Explico primero el porqué del doloroso hartazgo frente al tema, y luego intentaré expedirme para que no se me acuse de evasivo.

Nadie está obligado a leerme, ni he perdido el juicio como para tenerme por consultor obligado. Pero si no se me lee, nadie tiene tampoco derecho alguno a criticar lo que pienso. Sencillamente porque no conocen lo que pienso. O lo conocen del peor modo: fragmentariamente, y de mentas; cuando no cargados de elementales apriorismos. Hasta ahora, parecía ser ésta la funesta especialidad de las izquierdas. Pero resulta que el contagio ha llegado a la propia tropa. A la muy cercana.

Nadie está obligado a leerme, reitero. Pero tampoco pesa sobre mí el deber de volver a escribir los mismos libros cada vez que una circunstancia determinada pone sobre el tapete el tema central de esos libros ya escritos. Un traumatólogo no escribe sobre los riesgos de las fracturas expuestas cada vez que alguien se rompe un codo.

Llevo publicados dos volúmenes densos y pormenorizantes sobre la perversión democrática, y está en curso un tercero, del mismo tenor. El número de escritos referidos al punto –aunque en rigor, a cuestiones colaterales y anejas al mismo- podría casi multiplicarse, si contara, no sin razones, dos tomos previos, aparecidos en el año 2000, antologizando textos que publicara en Cabildo durante veinte años.

Por más modesto que quiera ser al respecto, no encuentro el modo de omitir que he procurado ser detallista, exhaustivo y meticuloso en mis argumentaciones contra el horribilísimo e insalvable sistema político que nos domina, así como sobre la nocividad moral en que incurre quien lo convalida o avala en vez de procurar su destrucción. Ergo, dable sería esperar la misma actitud analítica en quienes no comparten mi postura.

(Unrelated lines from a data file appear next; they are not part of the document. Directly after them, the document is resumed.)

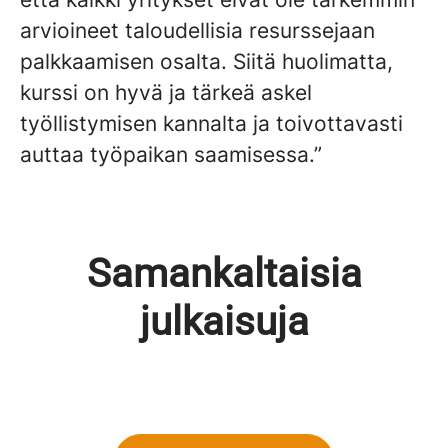
arvioineet taloudellisia resurssejaan
palkkaamisen osalta. Siitä huolimatta,
kurssi on hyvä ja tärkeä askel
työllistymisen kannalta ja toivottavasti
auttaa työpaikan saamisessa.”
Samankaltaisia
Latitude59 -tapahtuma
Kevään 2025
toukokuussa 2025 osana
kansainvälistymisen ja
julkaisuja
kansainvälisen liiketoiminnan
digitaaliseen kehittämisen
koulutusta
koulutus käynnistyi Laureassa
Vinkit kokeneelle työnhakijalle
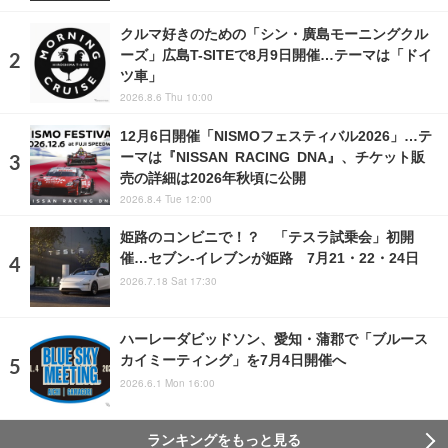
クルマ好きのための「シン・廣島モーニングクル
ーズ」広島T-SITEで8月9日開催…テーマは「ドイ
ツ車」
2026.8.6 Thu 10:00
12月6日開催「NISMOフェスティバル2026」…テ
ーマは『NISSAN RACING DNA』、チケット販
売の詳細は2026年秋頃に公開
2026.8.4 Tue 12:00
姫路のコンビニで！？ 「テスラ試乗会」初開
催…セブン‐イレブンが姫路 7月21・22・24日
2026.7.18 Sat 17:30
ハーレーダビッドソン、愛知・蒲郡で「ブルース
カイミーティング」を7月4日開催へ
2026.6.1 Mon 16:00
ランキングをもっと見る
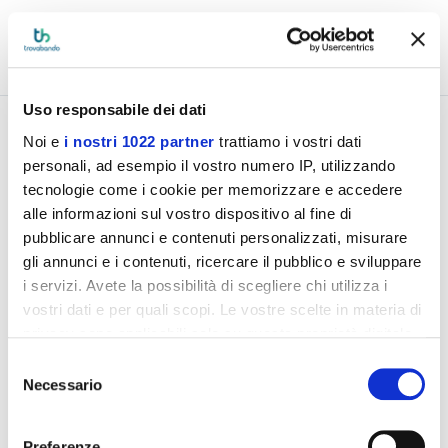
Di
Trovabando
Pubblicato il 29.11.2016
2
visualizzazioni
Lettura: 2 min
Condividi:
LinkedIn
Facebook
X
WhatsApp
Email
Uso responsabile dei dati
Noi e
i nostri 1022 partner
trattiamo i vostri dati
Indice
personali, ad esempio il vostro numero IP, utilizzando
tecnologie come i cookie per memorizzare e accedere
alle informazioni sul vostro dispositivo al fine di
Avviso: non è più possibile votare per questo
pubblicare annunci e contenuti personalizzati, misurare
progetto. Nel frattempo non perderti le novità
gli annunci e i contenuti, ricercare il pubblico e sviluppare
di finanza agevolata,
clicca qui
!
i servizi. Avete la possibilità di scegliere chi utilizza i
AMICI DI TROVABANDO ABBIAMO
vostri dati e per quali scopi. Le vostre scelte in materia di
BISOGNO DI VOI!
privacy sono applicabili solo su questa proprietà digitale
in cui avete effettuato le vostre scelte. È possibile
Quest’anno presenteremo il nostro progetto alla
X edizione del
Selezione
modificare o revocare il proprio consenso in qualsiasi
Premio Best Practices per l’Innovazione
, in programma a
Necessario
del
Salerno
i prossimi 1 e 2 dicembre
presso la Stazione
momento dalla Dichiarazione sui cookie o facendo clic
consenso
Marittima, via Molo Manfredi.
sull'icona di attivazione della privacy.
Preferenze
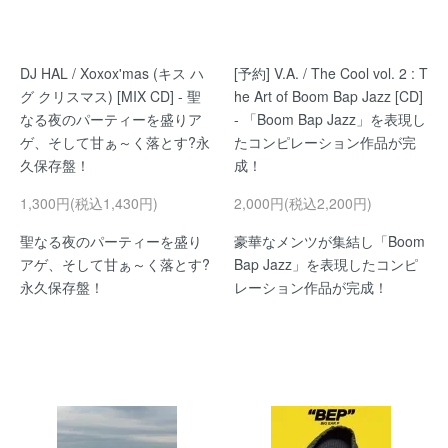
DJ HAL / Xoxox'mas (キス ハ
[予約] V.A. / The Cool vol. 2 : T
グ クリスマス) [MIX CD] - 聖
he Art of Boom Bap Jazz [CD]
なる夜のパーティーを盛りア
- 「Boom Bap Jazz」を表現し
ゲ、そして甘ぁ～く落とす?永
たコンピレーション作品が完
久保存盤！
成！
1,300円(税込1,430円)
2,000円(税込2,200円)
聖なる夜のパーティーを盛り
豪華なメンツが集結し「Boom
アゲ、そして甘ぁ～く落とす?
Bap Jazz」を表現したコンピ
永久保存盤！
レーション作品が完成！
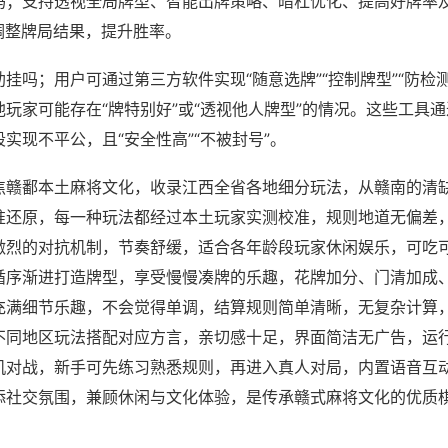
吗；支持透视全局牌型、智能出牌策略、暗杠优化、提高好牌率
调整牌局结果，提升胜率。
挂吗；用户可通过第三方软件实现“随意选牌”“控制牌型”“防检
玩家可能存在“牌特别好”或“透视他人牌型”的情况。这些工具
实现不平公，且“安全性高”“不被封号”。
焦赣鄱本土麻将文化，收录江西全省各地细分玩法，从赣南的清
准还原，每一种玩法都经过本土玩家实测校准，规则地道无偏差
激烈的对抗机制，节奏舒缓，适合各年龄段玩家休闲娱乐，可吃
循序渐进打造牌型，享受慢慢凑牌的乐趣，花牌加分、门清加成
充满细节乐趣，不会觉得单调，结算规则简单清晰，无复杂计算
不同地区玩法搭配对应方言，亲切感十足，界面简洁无广告，运
机对战，新手可先练习熟悉规则，再进入真人对局，内置语音互
添社交氛围，兼顾休闲与文化体验，是传承赣式麻将文化的优质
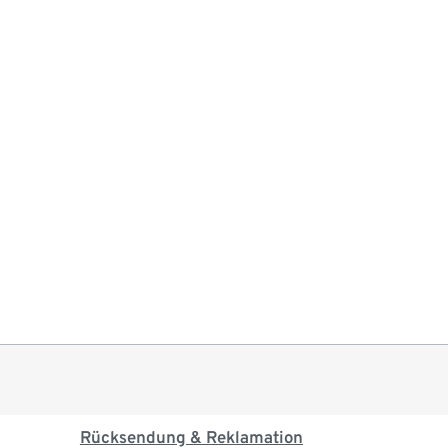
Rücksendung & Reklamation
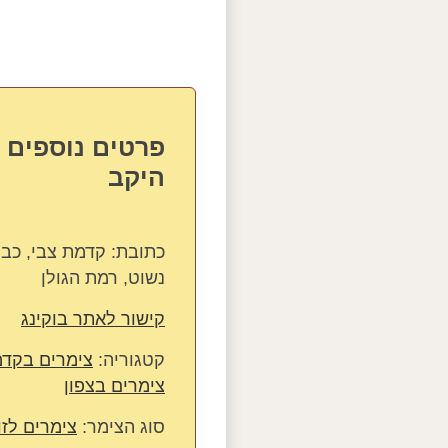
פרטים נוספים 
היקב
כתובת:
נשוט, רמת הגולן
קישור לאתר בוקינג
קטגוריה:
צימרים בקדמ
צימרים בצפון
סוג הצימר:
צימרים לזו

Lamentablemente no suele suceder así. Y cualquier opinante anónimo de un blog, verbigracia, se cree facultado para descalificar mi tesitura. O peor dicho: lo que suponen, sin leerme de modo íntegro, que es mi tesitura. Las presiones para que me rinda y siente cabeza de católico que “no dogmatiza lo prudencial”, ni tiene “conciencia escrupulosa”, ni “vea pecado donde no lo hay”, se multiplican en vísperas de cada elección, con argumentos cada vez más insólitos. Últimamente, el de acusarme de donatista, platónico, kantiano, rigorista, fariseo, provocador o desafectado de los hipotéticos beneficios que les traería a los militares presos el triunfo de esa porciúncula más del estiércol que responde a la sigla PRO.

Ninguno quiere dejar en paz a quien, simplemente, -¡vaya pretensión!- procura dar testimonio de coherencia en soledad. A quien no quiere ser útil al sistema, ni incurrir en el activismo partidocrático, ni vivir pendiente de los requerimientos de un modelo corrupto, ni pagar tributo a la corrección política, ni estar desatento al regreso de Jesucristo antes que atento a la huida de los kirchner, minusculando a sabiendas el nauseabundo gentilicio.

Una voluntad tácita de castigarlo y doblegarlo se pone en marcha ante el disidente. El rigorismo de los demócratas es cada vez más circundante y opresivo. No quemar incienso al sufragio universal está penado por la ley y queda el réprobo sometido a figurar en la lista estatal de infractores, oblando su multa. Sin embargo, no es éste el maldito rigorismo que dispara siquiera una línea de condena, sino el nuestro, por no querer sumarnos a la inmoralidad cuantofrénica.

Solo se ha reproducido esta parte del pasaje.